Commissioner for the Protection of Children’s Rights, Despo Michaelidou, has rightly demanded explanations regarding a child abuse case recently uncovered in Larnaca, where five children were reportedly subjected to years of abuse by parental figures.

The children, four girls and one boy, aged seven to 23, two of them from a different father, said they had suffered psychological and physical abuse. One of the girls had reportedly been sexually abused for ten years and all had been subjected forced labour on the family farm.

Among her queries, the commissioner asked how frequently and for how long social workers visited the family’s home, whether the children were interviewed without their parents present, whether investigations went beyond assessing their living conditions, and whether school visits were conducted or contact made with teachers regarding the children’s behaviour.

Amid this, the deputy minister for social welfare, aside from announcing an administrative investigation, has otherwise deflected the case onto the courts since the parents aged 48 and 41 were arrested.

More egregious, because the admin investigation will probably not end with anyone being fired and with a host of empty promises to do better by “setting up a committee”, the Isotitia union almost unbelievably tried to present the social workers as the victims.

They even went as far as staging a two-hour work stoppage. Isotita said it also opposed the launch of the administrative investigation.

“The targeting of our colleagues continues… The responsibility for the pathologies of the system belongs exclusively to the state and its administration and we won’t allow the transfer of responsibilities to professionals who selflessly serve society,” the union said.

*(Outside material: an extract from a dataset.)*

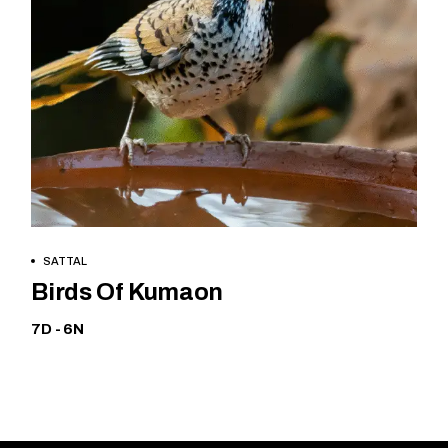
BOOK NOW
SATTAL
Birds Of Kumaon
7D - 6N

If this particular case had gone totally under the radar due to the fault of the state in terms of staffing or lack of financial resources, the union’s position might hold some water but this wasn’t the case.
Fellow villagers had turned to the social welfare service to report the alleged abuse of the children before the case was made public, suggesting that the service had not taken sufficient measures to protect the children.

In fact, they had been monitoring the family for three years but will still probably claim they could not have known what was really going on. This is where the real failure of this case lies.

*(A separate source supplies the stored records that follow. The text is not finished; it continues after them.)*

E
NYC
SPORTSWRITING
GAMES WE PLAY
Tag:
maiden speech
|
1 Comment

If in three years of visits and monitoring, you haven’t been able to gain the confidence of any of these five children, that they did not trust you enough to have to courage to tell you what was happening to them, that they couldn’t be sure they would be protected, it means you have not done your job.

The child commissioner was clear in this. She said that for a child to come forward, “a stable and trusted reference point is needed”. Visits and monitoring are clearly not enough.

Isotitia’s move in staging a work stoppage to defend the “poor social workers” was extremely bad judgement in the circumstances and has only served to direct even more criticism their way.